Entries taken from a collection:

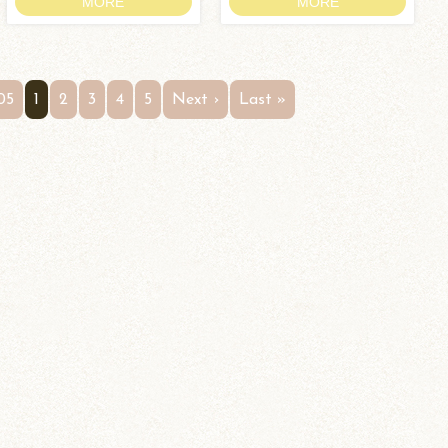
MORE
MORE
05
1
2
3
4
5
Next ›
Last »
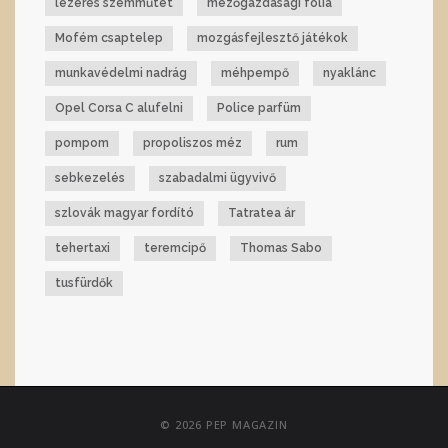
lézeres szemműtét
mezőgazdasági fólia
Mofém csaptelep
mozgásfejlesztő játékok
munkavédelmi nadrág
méhpempő
nyaklánc
Opel Corsa C alufelni
Police parfüm
pompom
propoliszos méz
rum
sebkezelés
szabadalmi ügyvivő
szlovák magyar fordító
Tatratea ár
tehertaxi
teremcipő
Thomas Sabo
tusfürdők
© 2026 PEP MAGAZIN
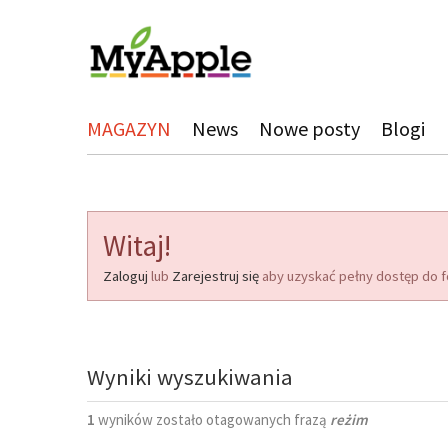
MAGAZYN
News
Nowe posty
Blogi
Witaj!
Zaloguj
lub
Zarejestruj się
aby uzyskać pełny dostęp do f
Wyniki wyszukiwania
1
wyników zostało otagowanych frazą
reżim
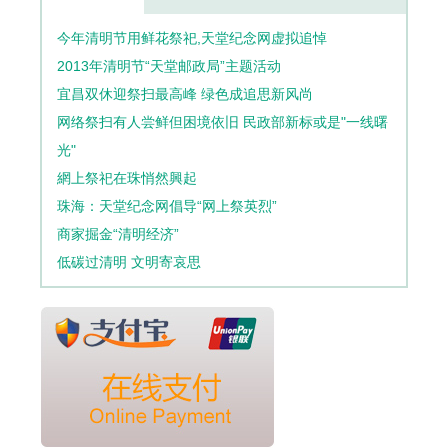
今年清明节用鲜花祭祀,天堂纪念网虚拟追悼
2013年清明节“天堂邮政局”主题活动
宜昌双休迎祭扫最高峰 绿色成追思新风尚
网络祭扫有人尝鲜但困境依旧 民政部新标或是"一线曙
光"
網上祭祀在珠悄然興起
珠海：天堂纪念网倡导“网上祭英烈”
商家掘金“清明经济”
低碳过清明 文明寄哀思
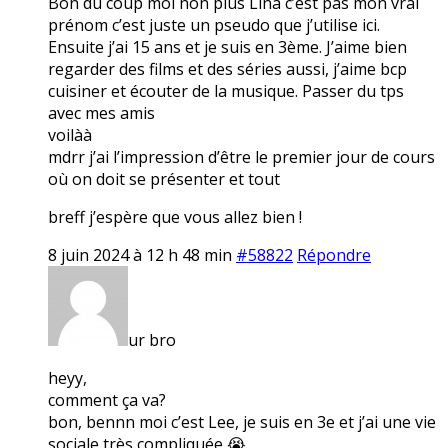
Bon du coup moi non plus Lina c’est pas mon vrai
prénom c’est juste un pseudo que j’utilise ici.
Ensuite j’ai 15 ans et je suis en 3ème. J’aime bien
regarder des films et des séries aussi, j’aime bcp
cuisiner et écouter de la musique. Passer du tps
avec mes amis
voilàà
mdrr j’ai l’impression d’être le premier jour de cours
où on doit se présenter et tout
breff j’espère que vous allez bien !
8 juin 2024 à 12 h 48 min
#58822
Répondre
ur bro
heyy,
comment ça va?
bon, bennn moi c’est Lee, je suis en 3e et j’ai une vie
sociale très compliquée 😭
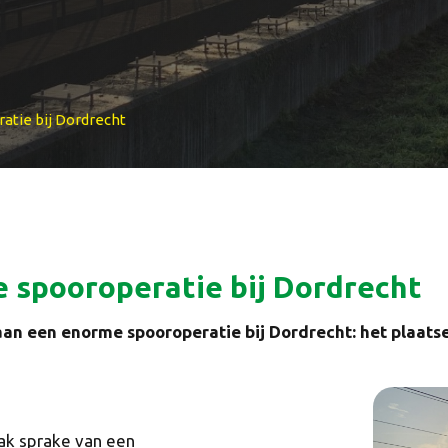
tie bij Dordrecht
 spooroperatie bij Dordrecht
an een enorme spooroperatie bij Dordrecht: het plaats
aak sprake van een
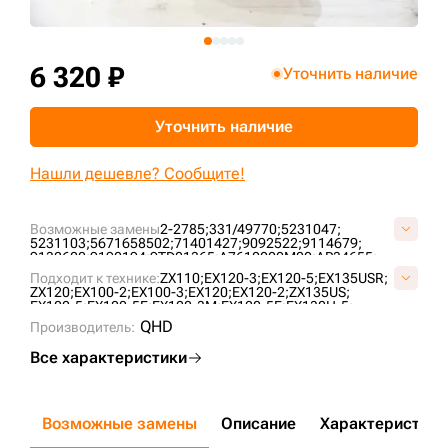
+7 (499) 394-50-93
6 320 ₽
Уточнить наличие
Уточнить наличие
Нашли дешевле? Сообщите!
Возможные замены
2-2785;
331/49770;
5231047;
5231103;
5671658502;
71401427;
9092522;
9114679;
9132600;
9190194;
9TD01365;
A7610000M00;
AP34655;
AT166891;
E02GUL003;
FT3602;
SI745;
TD01365;
Подходит к технике:
ZX110;
EX120-3;
EX120-5;
EX135USR;
VAT166891V;
ZX120;
EX100-2;
EX100-3;
EX120;
EX120-2;
ZX135US;
EX100-5;
EX100-5E;
EX120-3M;
EX120-5E;
EX130H-5;
EX130K-5;
EX135UR;
EX135UR-5;
ZX120-SA120;
E135SR;
QHD
Производитель:
TB1140;
E145;
JS110;
JS130LC;
JS115;
ZX130LCN;
Все характеристики
Возможные замены
Описание
Характеристики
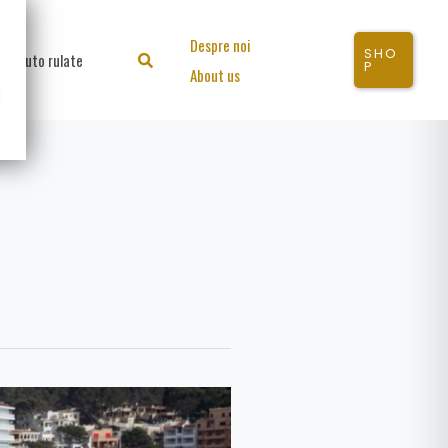
Despre noi
SHO
Auto rulate
Search
P
About us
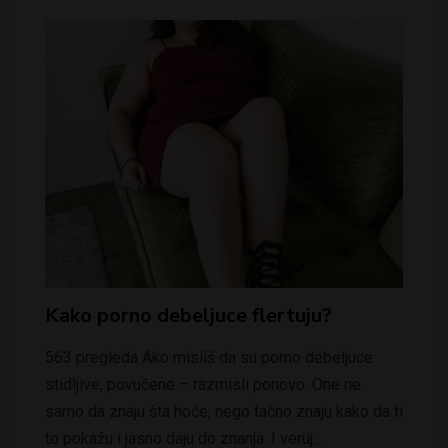
Kako porno debeljuce flertuju?
563 pregleda Ako misliš da su porno debeljuce
stidljive, povučene – razmisli ponovo. One ne
samo da znaju šta hoće, nego tačno znaju kako da ti
to pokažu i jasno daju do znanja. I veruj…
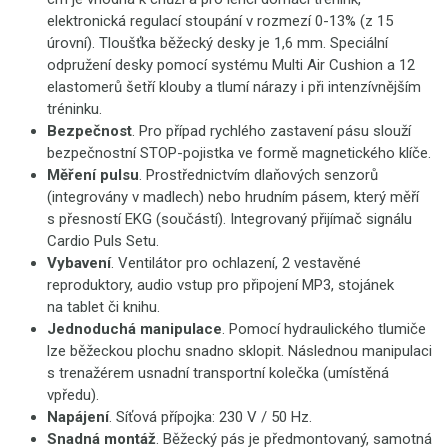
elektronická regulací stoupání v rozmezí 0-13% (z 15
úrovní). Tloušťka běžecký desky je 1,6 mm. Speciální
odpružení desky pomocí systému Multi Air Cushion a 12
elastomerů šetří klouby a tlumí nárazy i při intenzívnějším
tréninku.
Bezpečnost
. Pro případ rychlého zastavení pásu slouží
bezpečnostní STOP-pojistka ve formě magnetického klíče.
Měření pulsu
. Prostřednictvím dlaňových senzorů
(integrovány v madlech) nebo hrudním pásem, který měří
s přesností EKG (součástí). Integrovaný přijímač signálu
Cardio Puls Setu.
Vybavení
. Ventilátor pro ochlazení, 2 vestavěné
reproduktory, audio vstup pro připojení MP3, stojánek
na tablet či knihu.
Jednoduchá manipulace
. Pomocí hydraulického tlumiče
lze běžeckou plochu snadno sklopit. Následnou manipulaci
s trenažérem usnadní transportní kolečka (umístěná
vpředu).
Napájení
. Síťová přípojka: 230 V / 50 Hz.
Snadná montáž
. Běžecký pás je předmontovaný, samotná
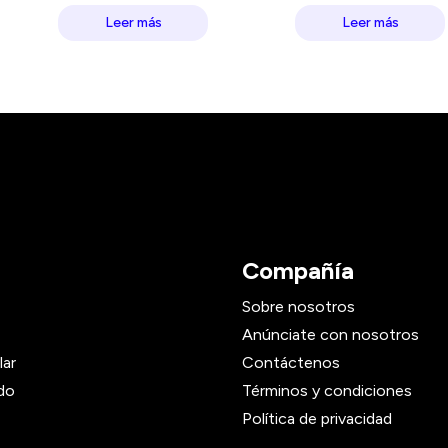
Leer más
Leer más
Compañía
Sobre nosotros
Anúnciate con nosotros
lar
Contáctenos
do
Términos y condiciones
Política de privacidad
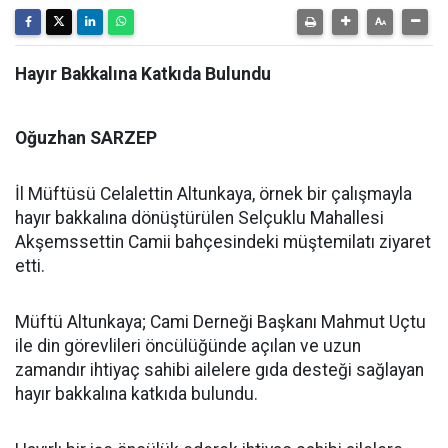
Hayır Bakkalına Katkıda Bulundu
Oğuzhan SARZEP
İl Müftüsü Celalettin Altunkaya, örnek bir çalışmayla
hayır bakkalına dönüştürülen Selçuklu Mahallesi
Akşemssettin Camii bahçesindeki müştemilatı ziyaret
etti.
Müftü Altunkaya; Cami Derneği Başkanı Mahmut Uçtu
ile din görevlileri öncülüğünde açılan ve uzun
zamandır ihtiyaç sahibi ailelere gıda desteği sağlayan
hayır bakkalına katkıda bulundu.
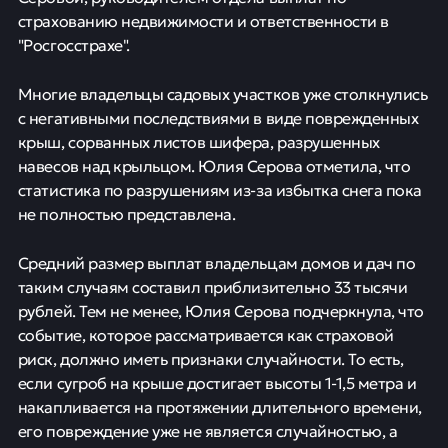
страхованию недвижимости и ответственности в
"Росгосстрахе".
Многие владельцы садовых участков уже столкнулись
с негативными последствиями в виде поврежденных
крыш, сорванных листов шифера, разрушенных
навесов над крыльцом. Юлия Серова отметила, что
статистика по разрушениям из-за избытка снега пока
не полностью представлена.
Средний размер выплат владельцам домов и дач по
таким случаям составил приблизительно 33 тысячи
рублей. Тем не менее, Юлия Серова подчеркнула, что
событие, которое рассматривается как страховой
риск, должно иметь признаки случайности. То есть,
если сугроб на крыше достигает высоты 1-1,5 метра и
накапливается на протяжении длительного времени,
его повреждение уже не является случайностью, а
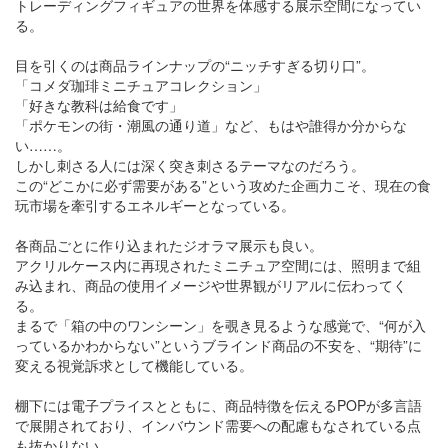
トレーディングフィギュアの世界を体感する展示空間になってい
る。
目を引くのは商品ラインナップの“ニッチすぎる切り口”。
「コメダ珈琲ミニチュアコレクション」
「好きな教科は給食です」
「ポケモンの街・潮風の通り道」など、もはや誰得か分からな
い……。
しかし刺さる人には深く突き刺さるテーマなのだろう。
この“どこかに必ず需要がある”という攻めた企画力こそ、現在の食
玩市場を牽引するエネルギーとなっている。
各商品ごとに作り込まれたジオラマ展示も良い。
アクリルケース内に再現されたミニチュア空間には、照明まで組
み込まれ、商品の使用イメージや世界観がリアルに伝わってく
る。
まるで「箱の中のワンシーン」を覗き見るような感覚で、“何が入
っているかわからない”というブラインド商品の不安を、“期待”に
変える視覚訴求として機能している。
棚下には電子プライスとともに、商品特徴を伝えるPOPが多言語
で展開されており、インバウンド需要への配慮もなされている点
も抜かりない。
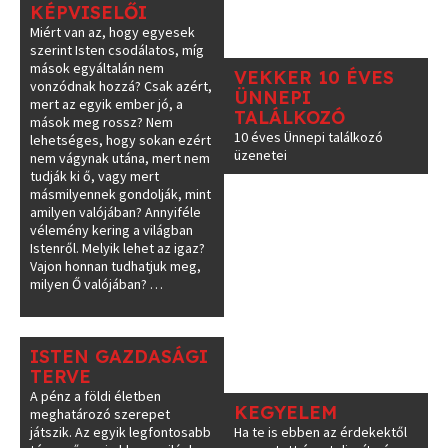
KÉPVISELŐI
Miért van az, hogy egyesek
szerint Isten csodálatos, míg
mások egyáltalán nem
VEKKER 10 ÉVES
vonzódnak hozzá? Csak azért,
ÜNNEPI
mert az egyik ember jó, a
TALÁLKOZÓ
mások meg rossz? Nem
10 éves Ünnepi találkozó
lehetséges, hogy sokan ezért
üzenetei
nem vágynak utána, mert nem
tudják ki ő, vagy mert
másmilyennek gondolják, mint
amilyen valójában? Annyiféle
vélemény kering a világban
Istenről. Melyik lehet az igaz?
Vajon honnan tudhatjuk meg,
milyen Ő valójában? …
ISTEN GAZDASÁGI
TERVE
A pénz a földi életben
KEGYELEM
meghatározó szerepet
játszik. Az egyik legfontosabb
Ha te is ebben az érdekektől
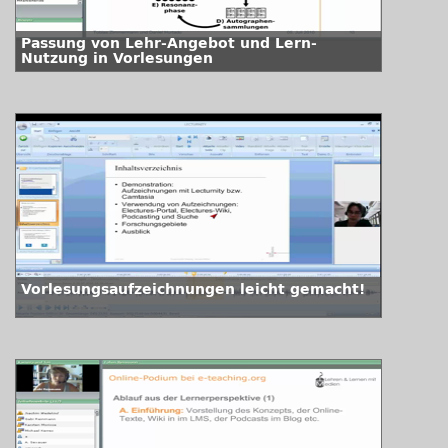
Passung von Lehr-Angebot und Lern-
Nutzung in Vorlesungen
Vorlesungsaufzeichnungen leicht gemacht!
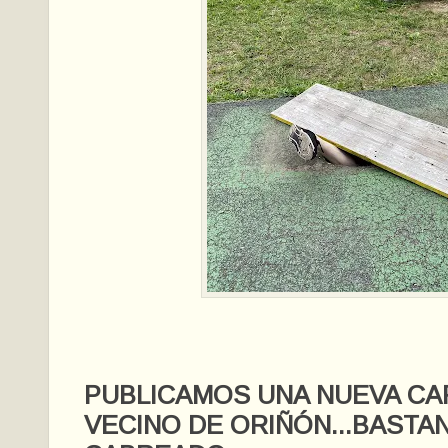
PUBLICAMOS UNA NUEVA CA
VECINO DE ORIÑÓN...BASTA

[What you have to do]: Check every line of the entries above, and copy those that carry the string "suis".

[Answer for this exercise]:
Ensuite j’ai 15 ans et je suis en 3ème. J’aime bien
bon, bennn moi c’est Lee, je suis en 3e et j’ai une vie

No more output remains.